++++ Input for this task ++++
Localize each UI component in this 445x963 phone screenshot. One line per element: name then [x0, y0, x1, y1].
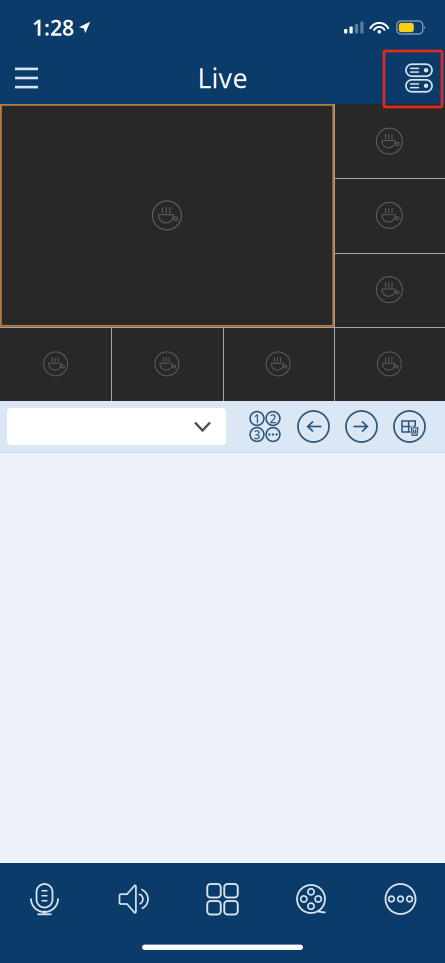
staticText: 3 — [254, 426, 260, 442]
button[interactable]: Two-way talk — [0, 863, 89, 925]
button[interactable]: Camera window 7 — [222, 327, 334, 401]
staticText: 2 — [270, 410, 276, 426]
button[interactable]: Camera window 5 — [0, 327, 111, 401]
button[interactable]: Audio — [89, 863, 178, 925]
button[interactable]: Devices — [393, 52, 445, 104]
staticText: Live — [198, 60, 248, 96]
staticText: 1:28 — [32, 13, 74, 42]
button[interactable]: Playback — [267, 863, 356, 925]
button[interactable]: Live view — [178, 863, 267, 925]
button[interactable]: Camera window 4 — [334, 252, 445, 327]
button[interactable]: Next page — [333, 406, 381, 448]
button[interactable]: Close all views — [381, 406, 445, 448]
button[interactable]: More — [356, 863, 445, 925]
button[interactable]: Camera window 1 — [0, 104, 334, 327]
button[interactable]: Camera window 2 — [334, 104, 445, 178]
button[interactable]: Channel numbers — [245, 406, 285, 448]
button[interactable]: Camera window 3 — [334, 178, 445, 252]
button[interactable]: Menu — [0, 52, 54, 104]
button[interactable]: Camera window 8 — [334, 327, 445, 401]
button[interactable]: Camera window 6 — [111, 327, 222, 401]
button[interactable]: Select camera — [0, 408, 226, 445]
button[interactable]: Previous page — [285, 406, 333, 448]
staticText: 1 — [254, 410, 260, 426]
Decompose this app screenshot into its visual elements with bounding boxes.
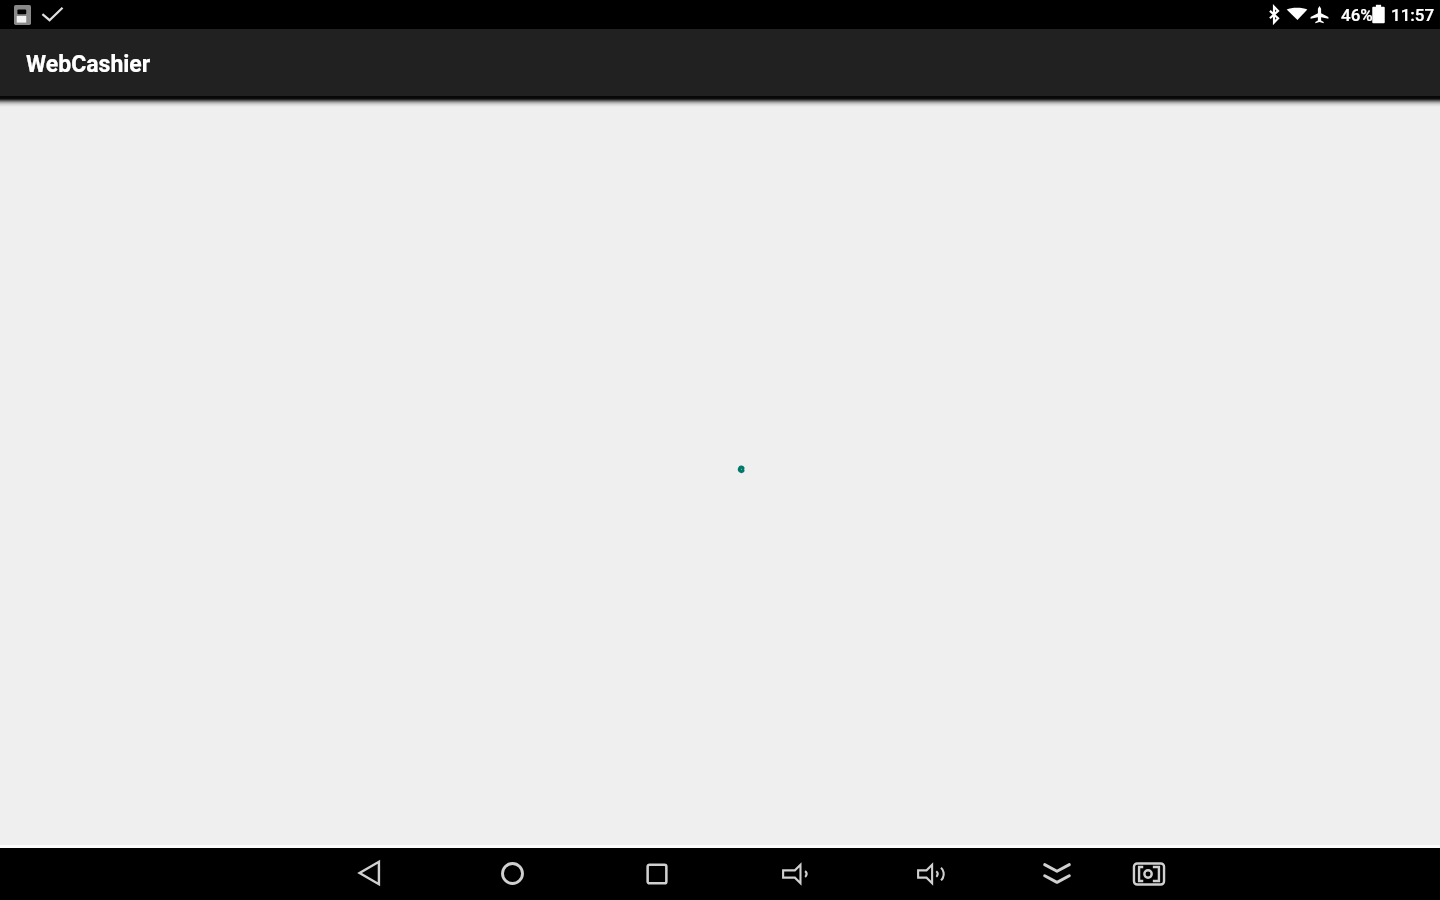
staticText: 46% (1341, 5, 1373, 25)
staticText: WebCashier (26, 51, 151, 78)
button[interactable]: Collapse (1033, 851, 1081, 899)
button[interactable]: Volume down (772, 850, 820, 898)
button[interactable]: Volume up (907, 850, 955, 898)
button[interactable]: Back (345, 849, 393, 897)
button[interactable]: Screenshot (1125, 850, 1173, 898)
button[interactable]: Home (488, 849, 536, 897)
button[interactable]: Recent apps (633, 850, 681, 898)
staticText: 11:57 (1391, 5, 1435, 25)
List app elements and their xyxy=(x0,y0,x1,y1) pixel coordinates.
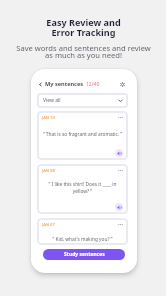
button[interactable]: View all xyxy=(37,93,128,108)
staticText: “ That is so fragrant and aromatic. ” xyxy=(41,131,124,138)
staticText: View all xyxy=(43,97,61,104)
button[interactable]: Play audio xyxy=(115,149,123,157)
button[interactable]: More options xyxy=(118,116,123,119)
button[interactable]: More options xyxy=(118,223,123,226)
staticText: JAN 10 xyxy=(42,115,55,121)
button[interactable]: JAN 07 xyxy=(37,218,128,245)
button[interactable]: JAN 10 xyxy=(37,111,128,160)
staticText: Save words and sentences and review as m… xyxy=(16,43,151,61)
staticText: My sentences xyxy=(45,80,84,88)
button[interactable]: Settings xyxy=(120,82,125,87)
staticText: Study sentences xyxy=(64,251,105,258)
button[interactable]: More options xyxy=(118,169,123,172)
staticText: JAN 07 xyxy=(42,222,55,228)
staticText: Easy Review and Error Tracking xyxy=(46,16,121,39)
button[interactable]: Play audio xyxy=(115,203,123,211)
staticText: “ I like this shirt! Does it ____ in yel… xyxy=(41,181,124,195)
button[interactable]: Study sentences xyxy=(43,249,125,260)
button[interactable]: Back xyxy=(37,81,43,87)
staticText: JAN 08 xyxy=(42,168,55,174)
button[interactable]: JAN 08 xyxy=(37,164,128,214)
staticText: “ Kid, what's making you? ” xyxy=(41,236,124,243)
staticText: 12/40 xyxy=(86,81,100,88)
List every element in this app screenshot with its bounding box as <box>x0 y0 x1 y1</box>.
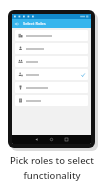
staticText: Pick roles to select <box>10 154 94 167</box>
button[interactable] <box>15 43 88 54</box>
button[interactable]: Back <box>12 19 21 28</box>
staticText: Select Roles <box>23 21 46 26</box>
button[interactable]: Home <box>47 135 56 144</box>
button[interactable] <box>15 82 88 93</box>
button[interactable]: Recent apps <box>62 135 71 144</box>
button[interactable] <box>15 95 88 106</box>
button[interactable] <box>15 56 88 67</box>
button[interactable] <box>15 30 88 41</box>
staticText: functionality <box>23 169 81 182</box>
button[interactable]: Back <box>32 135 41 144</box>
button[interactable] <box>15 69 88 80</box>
++++
++++ Input for this task ++++
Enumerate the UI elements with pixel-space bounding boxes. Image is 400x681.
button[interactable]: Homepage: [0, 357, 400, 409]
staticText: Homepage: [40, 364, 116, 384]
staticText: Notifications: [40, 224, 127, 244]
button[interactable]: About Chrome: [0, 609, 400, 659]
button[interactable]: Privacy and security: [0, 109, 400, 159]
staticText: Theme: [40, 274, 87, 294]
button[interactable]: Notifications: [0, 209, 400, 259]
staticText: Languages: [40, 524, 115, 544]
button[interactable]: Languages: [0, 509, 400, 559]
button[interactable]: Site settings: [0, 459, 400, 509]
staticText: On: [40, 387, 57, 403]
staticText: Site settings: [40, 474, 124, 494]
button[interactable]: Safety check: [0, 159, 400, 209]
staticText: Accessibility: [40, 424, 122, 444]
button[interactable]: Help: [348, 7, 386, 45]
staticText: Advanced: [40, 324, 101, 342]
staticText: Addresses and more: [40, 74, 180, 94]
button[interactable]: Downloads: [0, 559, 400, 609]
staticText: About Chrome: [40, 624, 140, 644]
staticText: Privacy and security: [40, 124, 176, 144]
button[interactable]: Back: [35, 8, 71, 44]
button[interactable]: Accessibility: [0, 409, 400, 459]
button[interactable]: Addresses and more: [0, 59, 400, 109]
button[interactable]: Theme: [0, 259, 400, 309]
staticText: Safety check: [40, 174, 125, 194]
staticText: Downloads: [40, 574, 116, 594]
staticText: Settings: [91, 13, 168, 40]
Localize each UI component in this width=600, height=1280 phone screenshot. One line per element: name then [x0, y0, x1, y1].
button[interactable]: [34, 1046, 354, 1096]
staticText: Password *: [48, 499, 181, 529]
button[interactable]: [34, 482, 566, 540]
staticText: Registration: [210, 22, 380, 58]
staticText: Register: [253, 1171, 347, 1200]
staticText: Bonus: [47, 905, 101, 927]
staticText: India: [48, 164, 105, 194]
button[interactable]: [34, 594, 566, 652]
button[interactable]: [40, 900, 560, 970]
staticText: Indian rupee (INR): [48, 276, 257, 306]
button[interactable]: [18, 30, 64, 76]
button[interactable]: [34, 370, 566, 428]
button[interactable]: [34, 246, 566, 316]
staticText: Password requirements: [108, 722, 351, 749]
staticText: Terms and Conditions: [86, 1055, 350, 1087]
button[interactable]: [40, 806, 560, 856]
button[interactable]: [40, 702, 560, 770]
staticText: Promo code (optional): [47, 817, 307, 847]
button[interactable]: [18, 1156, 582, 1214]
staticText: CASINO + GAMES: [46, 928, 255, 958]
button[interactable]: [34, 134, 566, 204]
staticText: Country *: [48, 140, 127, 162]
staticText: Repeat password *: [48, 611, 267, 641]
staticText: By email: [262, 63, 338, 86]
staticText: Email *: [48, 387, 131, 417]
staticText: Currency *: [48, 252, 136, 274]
++++
++++ Input for this task ++++
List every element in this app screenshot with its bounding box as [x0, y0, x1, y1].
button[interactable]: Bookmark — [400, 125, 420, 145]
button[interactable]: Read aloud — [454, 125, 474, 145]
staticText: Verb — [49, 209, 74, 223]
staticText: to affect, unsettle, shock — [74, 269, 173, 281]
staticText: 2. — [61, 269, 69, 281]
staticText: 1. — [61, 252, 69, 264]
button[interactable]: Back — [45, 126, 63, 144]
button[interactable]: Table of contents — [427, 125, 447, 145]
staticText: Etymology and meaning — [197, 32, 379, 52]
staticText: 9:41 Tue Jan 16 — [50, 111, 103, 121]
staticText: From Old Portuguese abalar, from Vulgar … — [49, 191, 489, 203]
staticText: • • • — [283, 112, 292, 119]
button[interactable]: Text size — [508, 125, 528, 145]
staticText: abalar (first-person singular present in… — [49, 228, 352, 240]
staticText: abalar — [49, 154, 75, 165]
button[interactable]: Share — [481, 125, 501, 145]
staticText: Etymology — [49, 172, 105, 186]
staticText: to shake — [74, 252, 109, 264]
++++
* _Task brief_
Each line in the data that holds the string "Volume" should be found and copied.

* _Answer for the task_
button[interactable]: Volume down (772, 850, 820, 898)
button[interactable]: Volume up (907, 850, 955, 898)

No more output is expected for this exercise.